«Он сумасшедший, — подумал Майков, — обязательно сумасшедший, но какой оригинальный сумасшедший, сейчас, говорят, по последним медицинским справкам, кто на себя руку наложит, тот сумасшедший, и этот, получается, не мог не наложить». — Но одновременно сказанная Майковым про себя эта фраза задела и его, потому что Майков вдруг почувствовал, что он свободно и легко может представить себе этот странный изменчивый и одновременно такой реальный, выдающийся мир. Это заставляло задуматься. Потому что получалось, что в душе Владимира Глебовича словно бы под действием переживаемых впечатлений открывалось какое-то фантастическое окно, позволяющее наблюдать глубины мироздания. Окно, взгляд в которое ломал все привычное, все милое, все то, за что цеплялись душа и разум, и нарождалось нечто новое, такое стремительное и небывалое, что становилось страшно и тяжело на душе. Словно не было бы в этом мире ничего постоянного, ничего ясного, ничего того, на что можно было бы положиться в этой жизни. Все уплывало, все ускользало в полные тайны, за прочные перегородки, на которые словно было разделено мироздание, в какие-то другие, ясные для них самих миры. И знание только прикасалось к этим мирам. Владимир Глебович чувствовал, что скоро, совсем скоро что-то большое, что-то огромное должно случиться в этих мирах, в этом мире, что он готовится к этому, что он весь распадается в ожидании события, огромного, важнейшего, такого, какого он, быть может, еще и не видел, и не ожидал. Он словно бы приготовился к какому-то взрыву, к какой-то значительной большой перемене. И его душа готова была принять эту перемену. Без обдумывания, без мысли, она готова была поместить ее в себя, чтобы привыкнуть к ней, чтобы познать ее. Ему казалось, что надвигается какое-то великое событие. Самое незыблемое, самое ясное, самое значительное оказывалось тут подвижным и иным, чем представлялось Владимиру Глебовичу ранее. Все ускользало. Все раскрывалось с новой таинственной стороны. Все ощущалось каким-то большим обманом. И одновременно большим чудом.
Чудо стояло перед ним. Чудо было в нем. Масса возможностей жизни была перед ним. И все возможности имели право на жизнь.
Новый мир воскрес перед ним. Он был всюду.
Если бы Владимир Глебович верил в Бога, то он назвал бы это преображением. Потому что более, чем он теперь, преобразиться было нельзя. Одна реальность на его глазах заменяла другую. И все это на самом деле, все в полной реальности. В этом было чудо. Полное чудо.
Это было и страшно, и жутко, но одновременно душа пела от этого созерцания. Пела и восторгалась ему. Потому что сама возможность такого созерцания была новостью для нее.
Но вдруг что-то словно упало перед глазами Майкова, он вздрогнул от того, что пошатнулся в кресле. Он осмотрелся. Он сидел в холле особнячка совершенно один.
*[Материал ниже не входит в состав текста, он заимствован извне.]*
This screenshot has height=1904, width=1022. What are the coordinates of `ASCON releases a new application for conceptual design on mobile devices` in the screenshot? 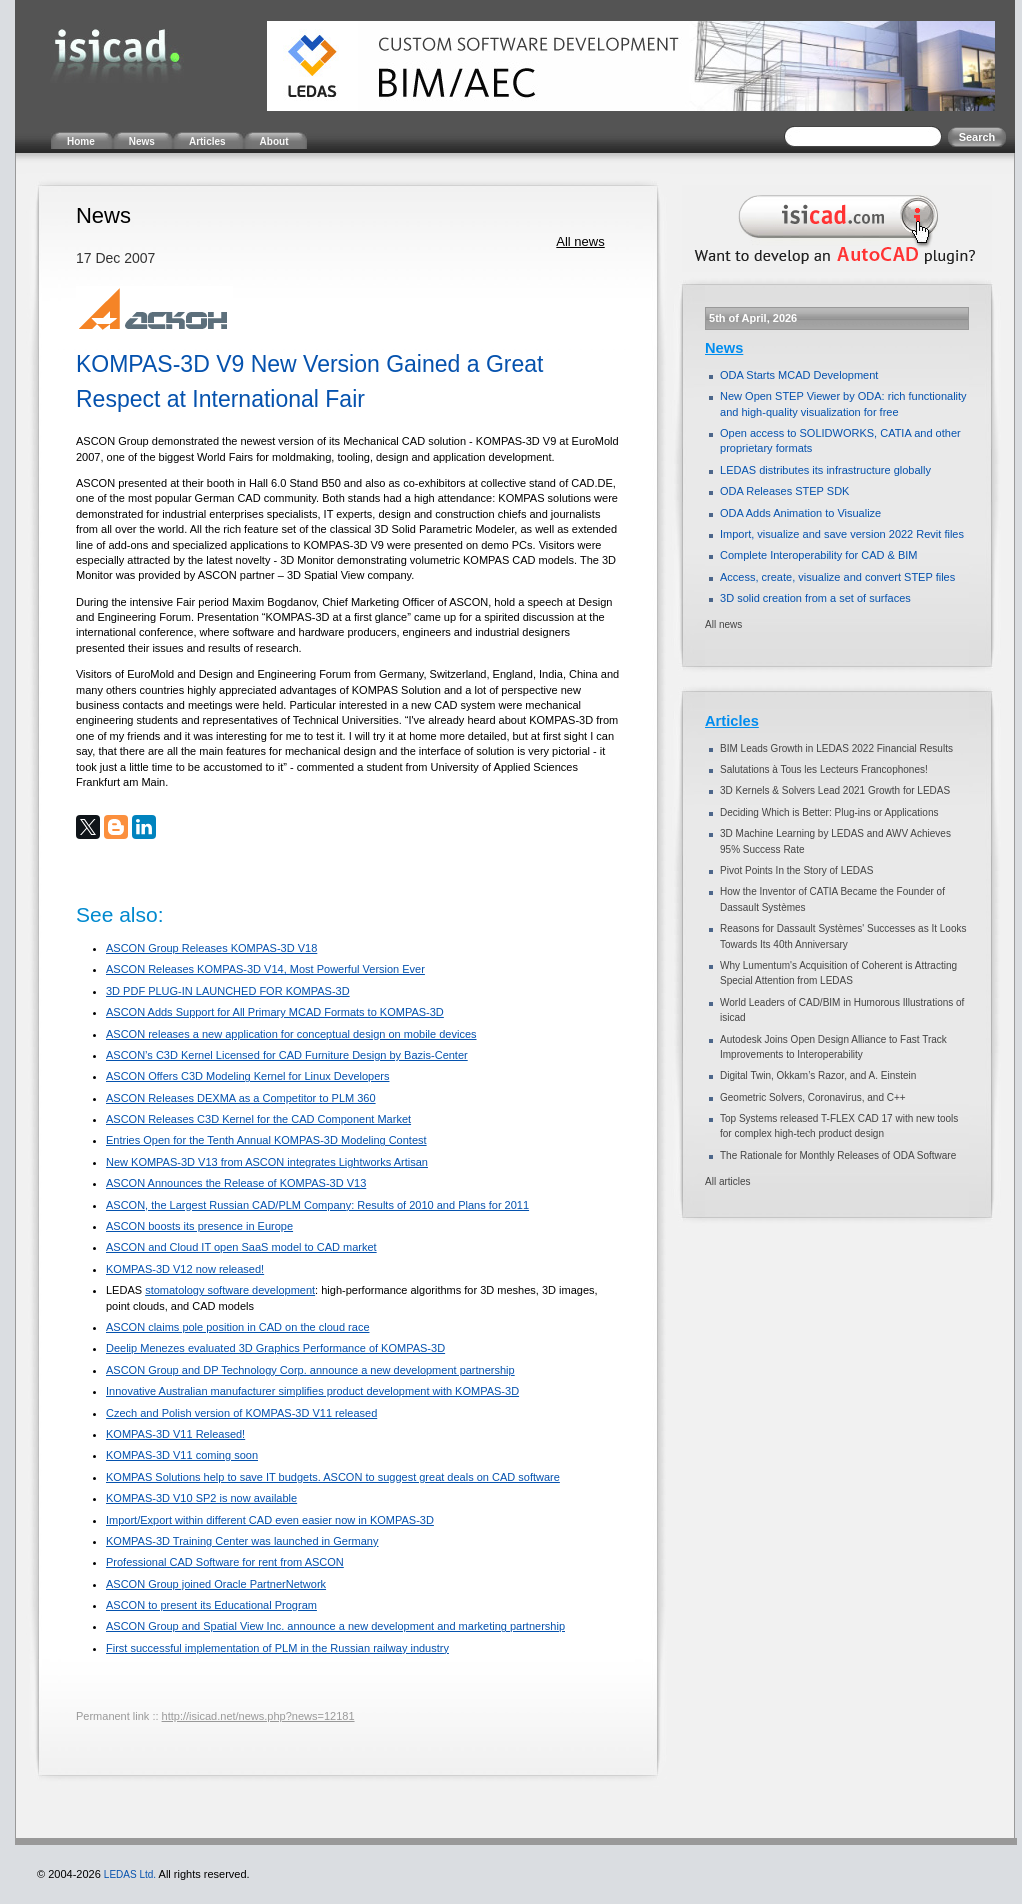 It's located at (291, 1034).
Перед ним был журнальный столик. И все. Никакого собеседника.
— Вот оно что, — проговорил он, — я же спал, это же был сон. Какой странный сон. Зачем только приходят в голову такие странные, поразительные сны. И все-таки что-то есть в нем, в этом сне. — А может, это совсем и не сон?
Вообще забытье Владимира Глебовича не походило на сон, оно напоминало нечто совершенно иное, не похожее на обычные состояния человека. И не сон это был, и не бодрствование, и не обдумывание, это было какое-то погружение в себя, а может, и не только в себя, а и в весь пленительный, окружавший его мир. Погружение и расщепление.
— Так же и мои картины, — промолвил он почти вслух, только губы его шевелились. — Так же и они. Так и они, они ведь тоже могут быть миром, только каким миром? Ага, тем миром, который, который еще не понят, который есть еще отдельно от мысли, от меня, вот ведь как. Ведь, наверное, такое и может быть тоже. Мир есть, а мысль еще не пришла. Так значит, мысль — она не главное, она потом, она позже. Сначала что-то мудрее ее, даже если Оно непонятно, вот оно как. Как любопытно — наталкивало его на рассмотрение своего собственного творчества это видение, этот, с позволения сказать, сон. Это мудрствование о жизни.
Хотя это все не было мудрствованием, поскольку мудрствование есть что-то неестественное, нечто привнесенное, а это все, все эти картины, которые были в нем, текли свободно, легко, так, что позавидует любой, даже самый искушенный художник, занятый вымыслами и художествами, — значит, фантазиями.